Сойер

Я совершенно не вижу проблемы в том, что сестра подождала меня пару минут. Однако взгляд, которым она теперь пытается испепелить меня через весь вокзал, почти вынуждает пожалеть о своем поступке.

За месяц до Рождества Зои снова официально поселилась в Ливерпуле, но до сих пор притаскивает горы вещей всякий раз, когда навещает друзей и подруг в Лондоне, где раньше училась. Громадный вещмешок, с которым она приехала сегодня (помимо рюкзака и небольшой дорожной сумки), даже издалека выглядит как веская причина попросить ее подвезти, вместо того чтобы ехать на автобусе. Я не совсем понимаю, почему она не осталась в Лондоне, пока ее парень тоже не сможет переехать. К новой работе Джонатан приступит только в начале лета. Но у Зои на все есть свои аргументы, что бы она ни делала. Когда я о них узнаю – это уже другой вопрос.

По крайней мере, подойдя поближе, я понимаю, почему Зои позвонила мне, а не родителям, которые рвались исполнять каждое ее желание, с тех пор как она наконец-то вернулась домой. Снаружи на этом чудовищном мешке болтается шлем для верховой езды. При виде такого более чем прозрачного намека на то, что Зои опять села на лошадь, наша мать наверняка разоралась бы на полвокзала. Признаюсь, мне тоже не особенно нравится эта идея.

– Рад видеть тебя, сестренка. Как Лондон? Прекрасно выглядишь. – Шансы на успех ничтожны, но я должен хотя бы попробовать прикинуться, будто даже не понял, что опоздал. Я наклоняюсь к ней, чтобы обнять.

– А десять минут назад выглядела еще лучше, – ворчит она, целуя меня в щеку с тем самым видом, при котором я всегда задаюсь вопросом, не хочет ли она одновременно сломать мне челюсть. – Тогда я еще не посинела от холода.

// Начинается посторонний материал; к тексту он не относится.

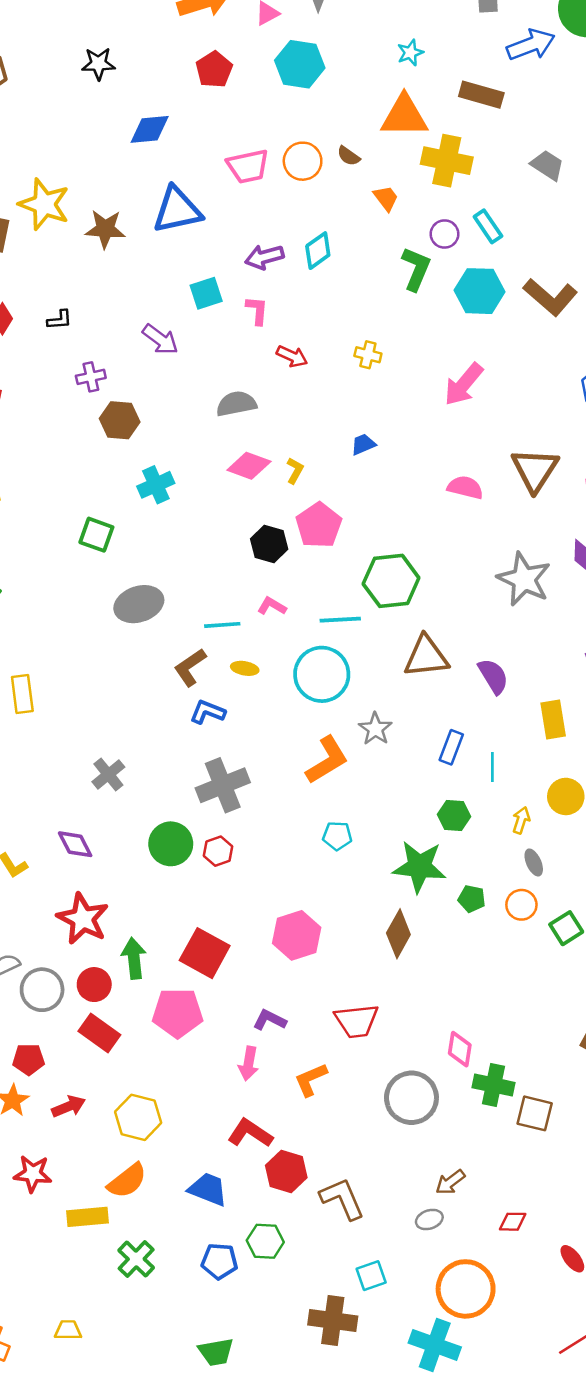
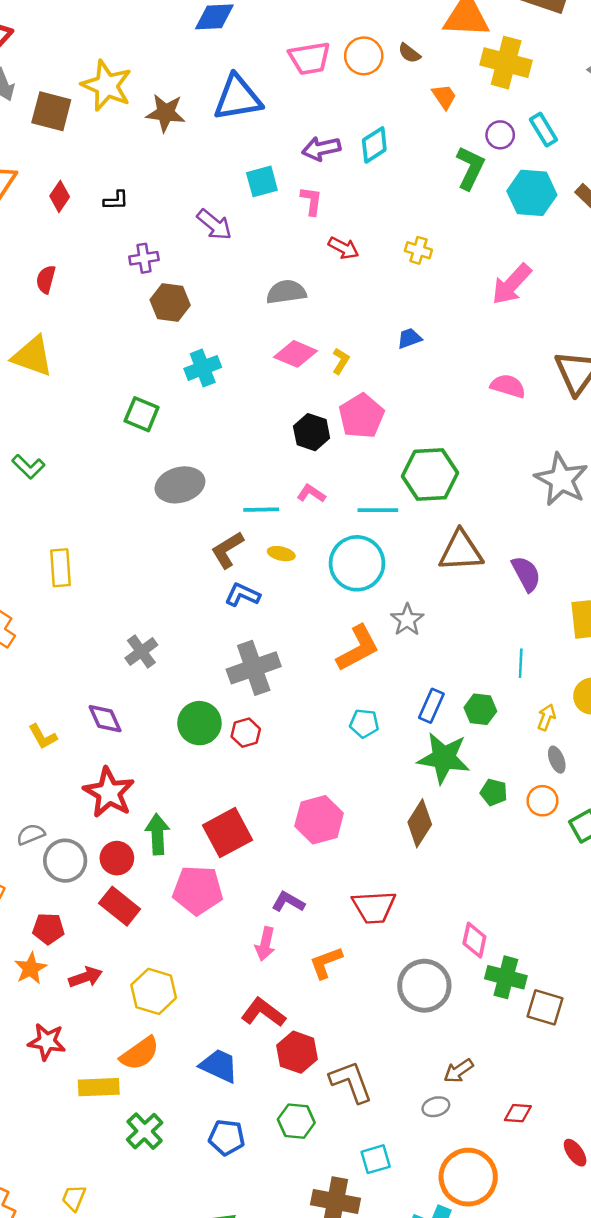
blue rectangle: (451, 747) -> (431, 706), moved
red square: (205, 953) -> (228, 833), turned 30
green hexagon: (265, 1241) -> (296, 1121), moved
yellow trapezoid: (68, 1330) -> (74, 1198), turned -72

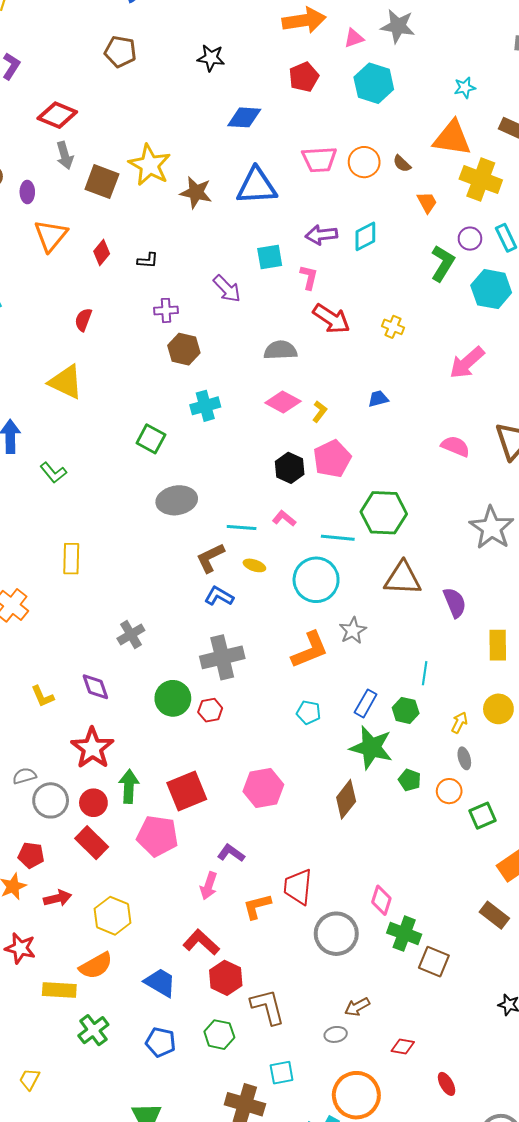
red arrow: (344, 248) -> (331, 319), size x1.5
cyan line: (521, 663) -> (425, 673), moved
red trapezoid: (374, 907) -> (298, 887), moved, turned 93

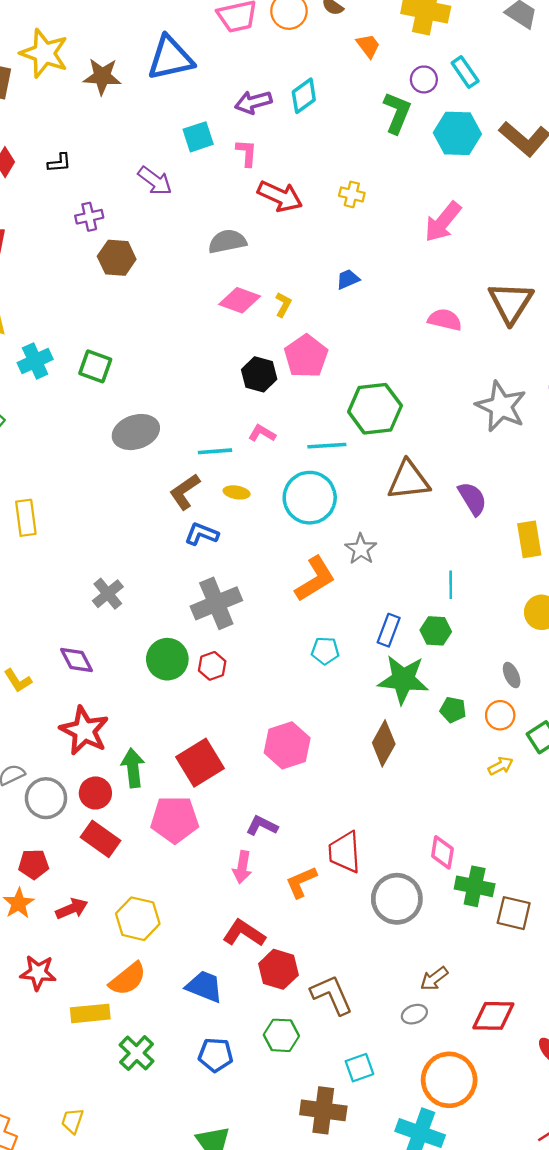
cyan cross: (205, 406) -> (35, 361), moved
yellow arrow: (459, 723) -> (501, 766), moved, turned 45
red diamond: (403, 1047) -> (493, 1016), size x1.6

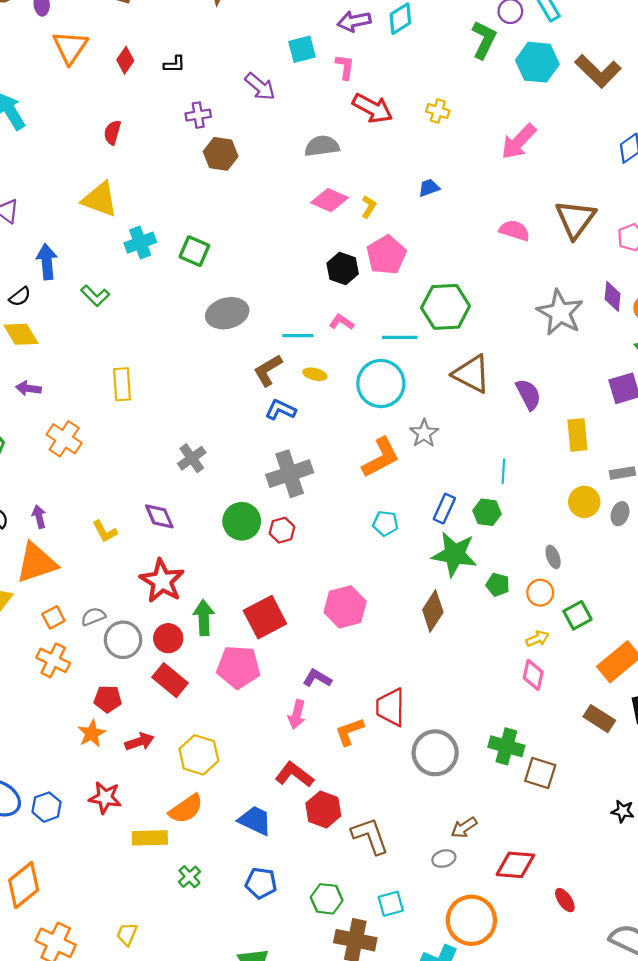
brown triangle: (409, 480) -> (472, 374), turned 30
pink diamond: (442, 852) -> (533, 675), moved
green hexagon: (281, 1035) -> (327, 899), moved
green cross: (137, 1053) -> (189, 877), size x0.7

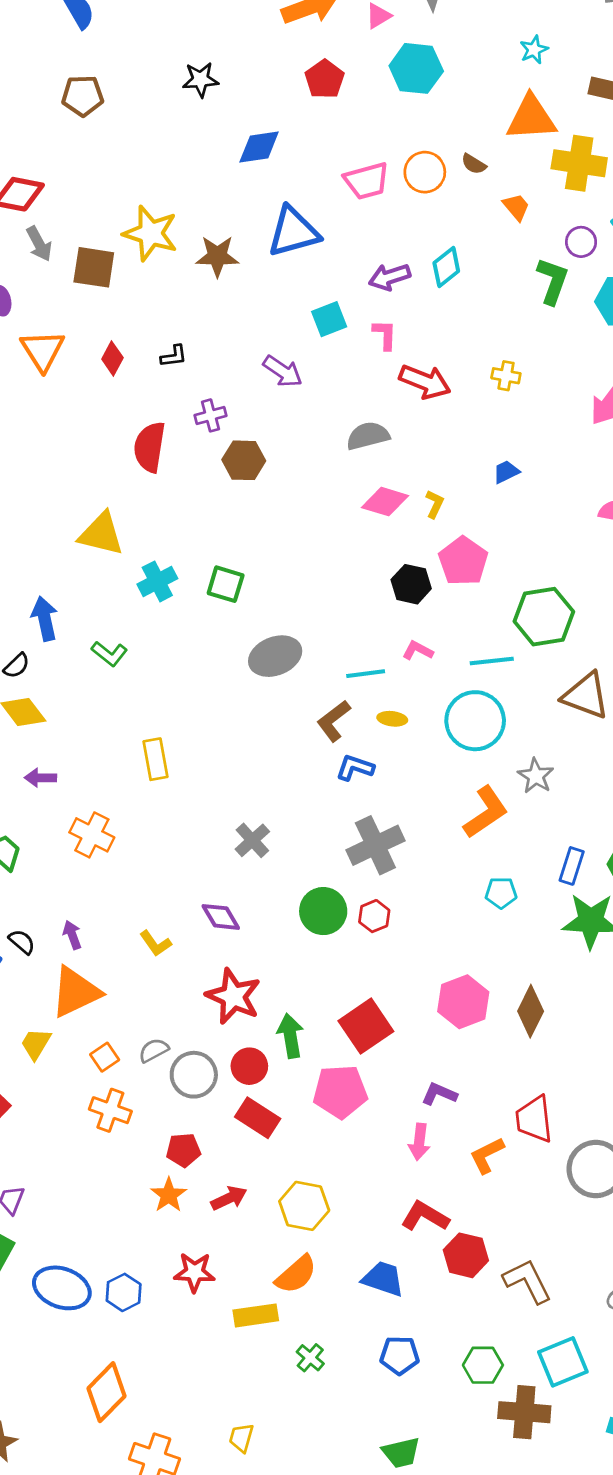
red semicircle: (112, 132) -> (150, 447), moved, size x1.6
brown diamond: (433, 611) -> (531, 1011), moved
cyan square: (391, 904) -> (563, 1362), size x1.5

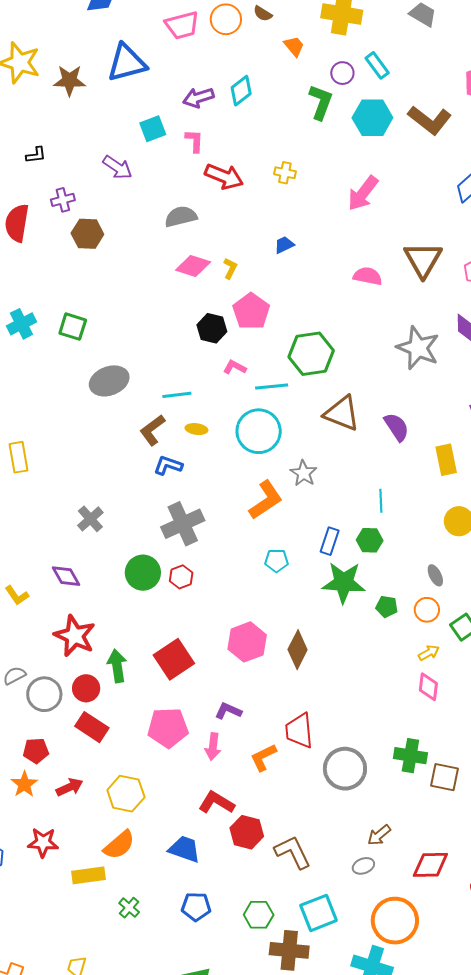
pink L-shape: (418, 651) -> (235, 367), moved
pink pentagon: (340, 1092) -> (168, 728), moved

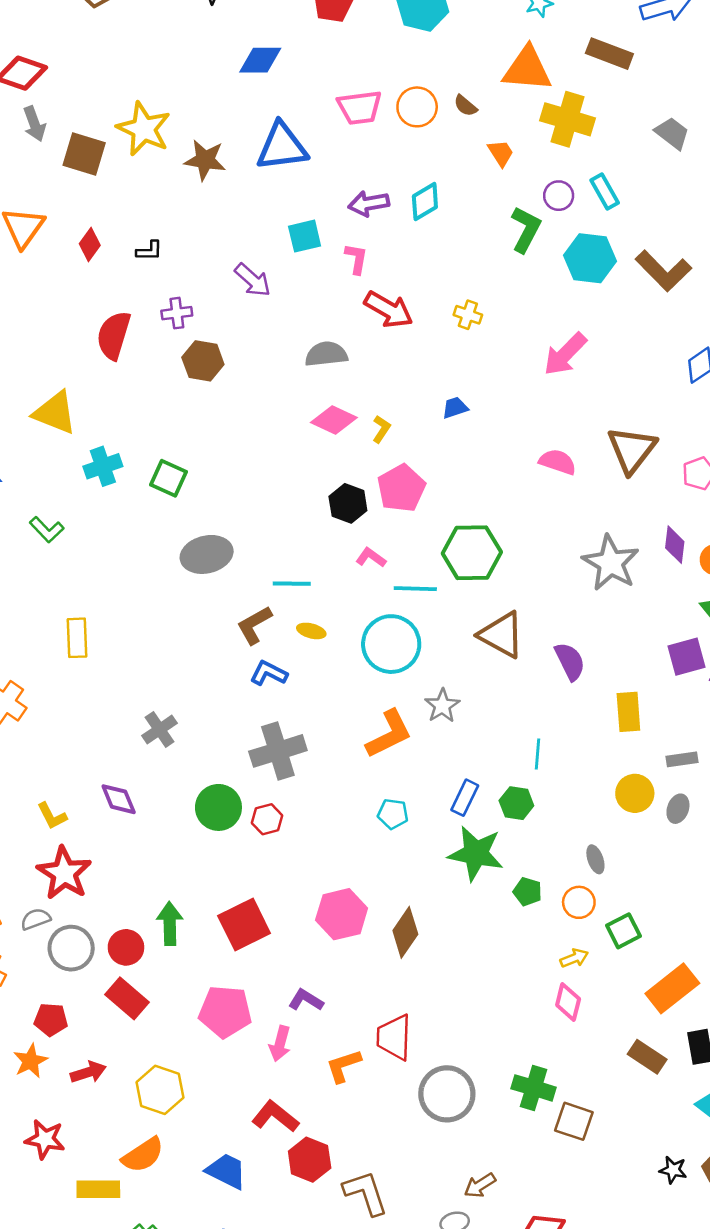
red star: (75, 636) -> (64, 873), moved

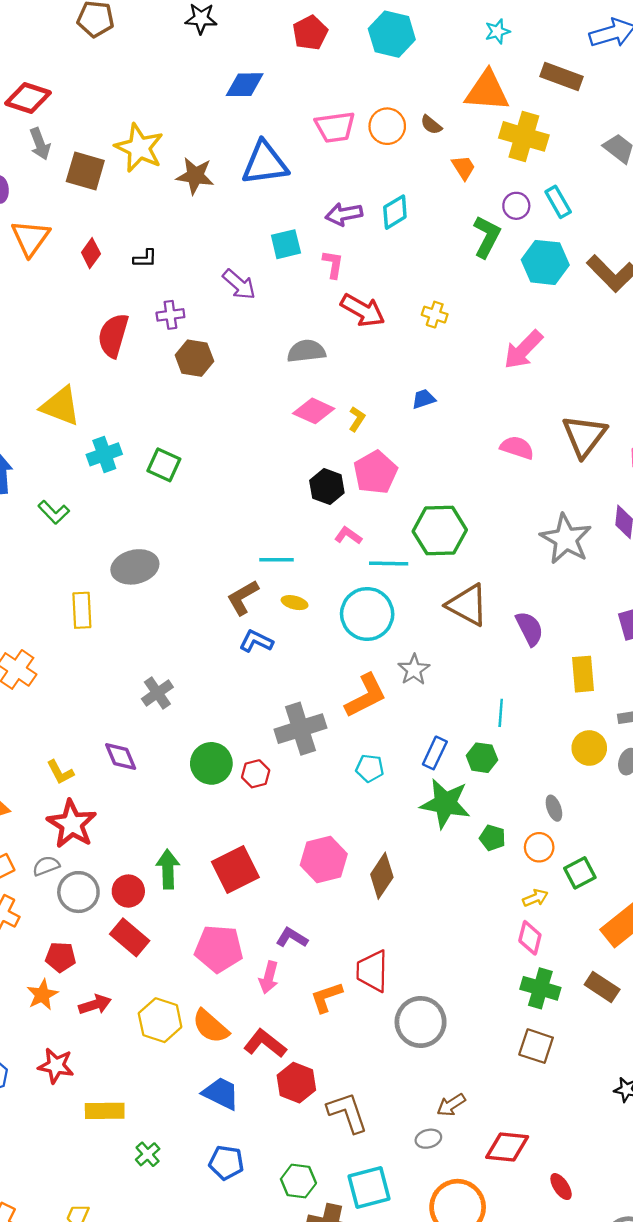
gray ellipse: (207, 554) -> (135, 567), moved
gray cross: (278, 751) -> (300, 729), moved
green cross: (534, 1088) -> (540, 988), moved
orange semicircle: (143, 1155) -> (211, 1026), moved, turned 75

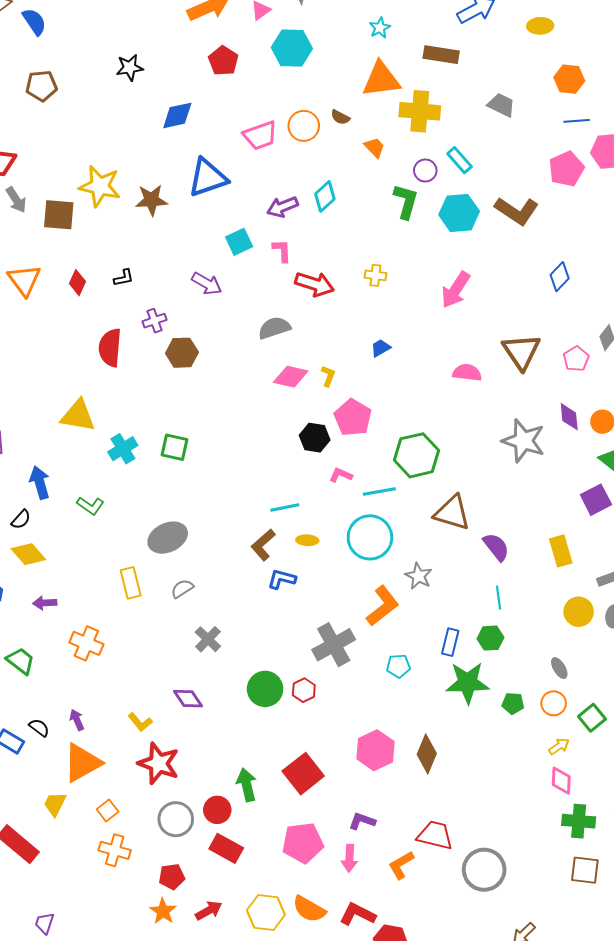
purple semicircle: (530, 629) -> (496, 547), moved
gray semicircle: (46, 866) -> (182, 589), moved
red trapezoid: (372, 971) -> (435, 835), turned 114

Снова выпрямившись, я смотрю на нее.

– А тебе идет этот синий оттенок. Носи его чаще.

Она театрально вздыхает:

– Ну ты хотя бы очарователен, когда кидаешь меня.

– Не преувеличивай, я же здесь. И опоздал максимум минут на пять. Меня задержали.

Зои смотрит как-то слишком любопытно, и мне кажется, будто она все уже поняла, поскольку то, из-за чего я задержался, так и не выходит у меня из головы. Она с раннего детства умела видеть меня насквозь. Как только Зои родилась, у меня, тогда еще трехлетнего пухляша в коротеньких штанишках, возникло ощущение, что она все обо мне знает.

– Минимум на восемь минут. Скорее даже на девять. И эти восемь, а скорее даже девять, минут вызывают у меня вопросы, Сойер.

– Так и знал. – Я перекидываю вещмешок Зои через плечо и уже тянусь за сумкой, но сестра лишь поудобнее устраивает ее на коленях, разворачивает свое кресло-каталку на сто восемьдесят градусов и стремительно едет к лифтам. Спеша за ней, я поглядываю на другие платформы: не увижу ли еще раз ту девушку? С ней правда все в порядке? Она выглядела… потерянной.

Перед лифтом Зои смотрит на меня с едва скрываемой ухмылкой.

– Итак, кого или что ты там постоянно выискиваешь?

– Что я делаю? – Она же повернулась ко мне спиной! Эта засранка установила себе в коляску потайное зеркало?

Вместо ответа она лишь многозначительно закатывает большие золотисто-карие глаза:

– Сойер.

О’кей, она выиграла.

– Тут была одна девушка. Уличная певица. – Если это вообще так. Она осталась для меня загадкой. Она отлично знала, как поднять голос, чтобы громкости хватило для пения в вестибюле вокзала, и сделала это без малейшего напряжения. В ней чувствовались опыт и уверенность. И тем не менее она выглядела так, словно вот-вот сбежит.

– То есть ты по-быстрому перепихнулся с уличной певицей, понятно. Мог бы сразу сказать.